- _Provided material_
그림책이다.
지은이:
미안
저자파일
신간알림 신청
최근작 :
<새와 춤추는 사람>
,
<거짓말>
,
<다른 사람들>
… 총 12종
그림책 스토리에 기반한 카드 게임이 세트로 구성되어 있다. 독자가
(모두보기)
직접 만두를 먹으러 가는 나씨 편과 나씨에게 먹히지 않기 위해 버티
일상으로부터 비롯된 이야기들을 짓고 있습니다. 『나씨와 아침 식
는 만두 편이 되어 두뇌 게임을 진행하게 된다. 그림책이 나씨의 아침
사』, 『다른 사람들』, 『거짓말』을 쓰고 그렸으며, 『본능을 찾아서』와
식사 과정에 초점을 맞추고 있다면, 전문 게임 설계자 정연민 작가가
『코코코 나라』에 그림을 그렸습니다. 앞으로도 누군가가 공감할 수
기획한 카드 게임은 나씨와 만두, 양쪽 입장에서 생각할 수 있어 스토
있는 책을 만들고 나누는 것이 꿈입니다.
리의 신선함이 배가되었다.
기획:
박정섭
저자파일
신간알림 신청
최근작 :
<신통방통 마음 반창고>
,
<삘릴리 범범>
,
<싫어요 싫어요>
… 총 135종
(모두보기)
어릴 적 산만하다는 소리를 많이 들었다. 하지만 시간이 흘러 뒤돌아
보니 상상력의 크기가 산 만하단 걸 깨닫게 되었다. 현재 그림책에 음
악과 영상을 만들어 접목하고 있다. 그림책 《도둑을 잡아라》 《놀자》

- _Instructions for the task_
Copy out every record above exactly as written.

- _Answer for this exercise_
그림책이다.
지은이:
미안
저자파일
신간알림 신청
최근작 :
<새와 춤추는 사람>
,
<거짓말>
,
<다른 사람들>
… 총 12종
그림책 스토리에 기반한 카드 게임이 세트로 구성되어 있다. 독자가
(모두보기)
직접 만두를 먹으러 가는 나씨 편과 나씨에게 먹히지 않기 위해 버티
일상으로부터 비롯된 이야기들을 짓고 있습니다. 『나씨와 아침 식
는 만두 편이 되어 두뇌 게임을 진행하게 된다. 그림책이 나씨의 아침
사』, 『다른 사람들』, 『거짓말』을 쓰고 그렸으며, 『본능을 찾아서』와
식사 과정에 초점을 맞추고 있다면, 전문 게임 설계자 정연민 작가가
『코코코 나라』에 그림을 그렸습니다. 앞으로도 누군가가 공감할 수
기획한 카드 게임은 나씨와 만두, 양쪽 입장에서 생각할 수 있어 스토
있는 책을 만들고 나누는 것이 꿈입니다.
리의 신선함이 배가되었다.
기획:
박정섭
저자파일
신간알림 신청
최근작 :
<신통방통 마음 반창고>
,
<삘릴리 범범>
,
<싫어요 싫어요>
… 총 135종
(모두보기)
어릴 적 산만하다는 소리를 많이 들었다. 하지만 시간이 흘러 뒤돌아
보니 상상력의 크기가 산 만하단 걸 깨닫게 되었다. 현재 그림책에 음
악과 영상을 만들어 접목하고 있다. 그림책 《도둑을 잡아라》 《놀자》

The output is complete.